後手の持駒:桂 歩二 9 8 7 6 5 4 3 2 1 +---------------------------+ |v香 ・ ・v金 ・v金v銀v桂v香|一 | ・v飛 ・ ・ ・v玉 ・ ・ ・|二 |v歩 ・ 龍v銀v歩v歩 ・v歩v歩|三 | ・ ・ ・ ・ ・ ・v歩 ・ ・|四 | ・v歩 ・ ・ ・ ・ ・ ・ ・|五 | ・ ・ 歩 ・ ・ ・ ・ ・ ・|六 | 歩 歩v馬 ・ 歩 歩 歩 歩 歩|七 | ・ ・ ・ ・ ・ ・ 玉 ・ ・|八 | 香 ・ 銀 金 ・ 金 銀 桂 香|九 +---------------------------+ 先手の持駒:角 桂 歩 後手番 手数=25 ▲7三龍 まで
この局面では、6二飛が盤上この一手で、そのほかの手だと一気に劣勢になってしまう。
ソフト的にもわずかながら右玉がよいので、この先を研究するならば、この変化に飛び込むのはアリだろう。

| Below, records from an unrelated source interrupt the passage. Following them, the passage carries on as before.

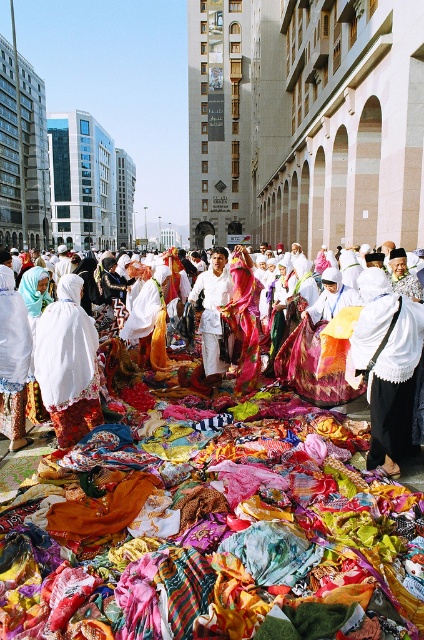 Question: Estimate the real-world distances between objects in this image. Which object is farther from the white cloth at center?

Choices:
 (A) white cotton shirt at center
 (B) white fabric dress at center

Answer: (B)

Question: Does white matte cloth at center have a lesser width compared to white fabric dress at center?

Choices:
 (A) no
 (B) yes

Answer: (B)

Question: Does white matte cloth at center appear over white fabric dress at center?

Choices:
 (A) yes
 (B) no

Answer: (B)

Question: Which of the following is the farthest from the observer?

Choices:
 (A) white cloth at center
 (B) white cotton shirt at center

Answer: (B)

Question: Can you confirm if white cloth at center is positioned to the right of white fabric dress at center?

Choices:
 (A) yes
 (B) no

Answer: (A)

Question: Which is nearer to the white fabric dress at center?

Choices:
 (A) white cotton shirt at center
 (B) white matte cloth at center
 (C) white cloth at center

Answer: (C) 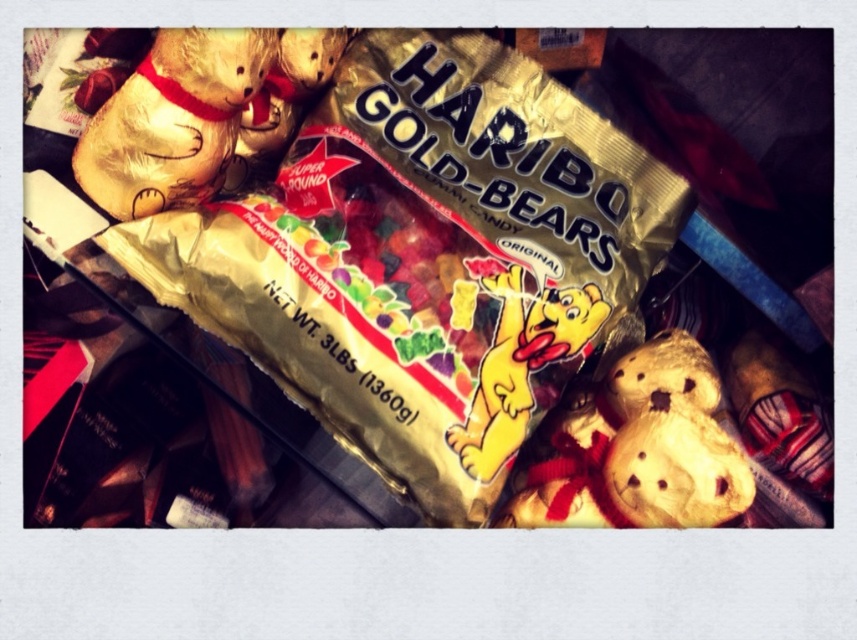 Question: From the image, what is the correct spatial relationship of matte gold plush bear at lower right in relation to yellow paper bear at center?

Choices:
 (A) right
 (B) left

Answer: (A)

Question: Which point is closer to the camera?

Choices:
 (A) yellow paper bear at center
 (B) matte gold plush bear at lower right

Answer: (B)

Question: Where is matte gold plush bear at lower right located in relation to yellow paper bear at center in the image?

Choices:
 (A) right
 (B) left

Answer: (A)

Question: Among these objects, which one is nearest to the camera?

Choices:
 (A) yellow paper bear at center
 (B) gold foil bear at upper left
 (C) matte gold plush bear at lower right

Answer: (B)

Question: Does matte gold plush bear at lower right come behind gold foil bear at upper left?

Choices:
 (A) yes
 (B) no

Answer: (A)

Question: Which object is the farthest from the matte gold plush bear at lower right?

Choices:
 (A) gold foil bear at upper left
 (B) yellow paper bear at center

Answer: (A)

後手の持駒:歩 9 8 7 6 5 4 3 2 1 +---------------------------+ |v香 ・ ・v金 ・v金v銀v桂v香|一 | ・v飛 ・v銀 ・v玉 ・ ・ ・|二 |v歩 ・v桂 ・v歩v歩 ・v歩v歩|三 | ・ ・ 飛 ・ ・ ・v歩 ・ ・|四 | ・ ・ ・ ・v角 ・ ・ ・ ・|五 | ・v歩 歩 ・ ・ ・ ・ ・ ・|六 | 歩 歩 桂 ・ 歩 歩 歩 歩 歩|七 | ・ ・ ・ ・ ・ ・ 玉 ・ ・|八 | 香 ・ 銀 金 ・ 金 銀 桂 香|九 +---------------------------+ 先手の持駒:角 歩二 手数=22 △8六歩 まで
というわけで、7七角成は自重し、8六歩とするのが個人的におすすめ。
ここで6三歩打は同銀でも7三の桂馬が角によって守られている。
よって同歩とするしかないが、同飛で右玉側が悪くない。
この先は、6三歩打、同銀、9五角打、8四歩打などが進行の一例。
振り飛車側の手段も多く、研究課題にしたい局面でもある。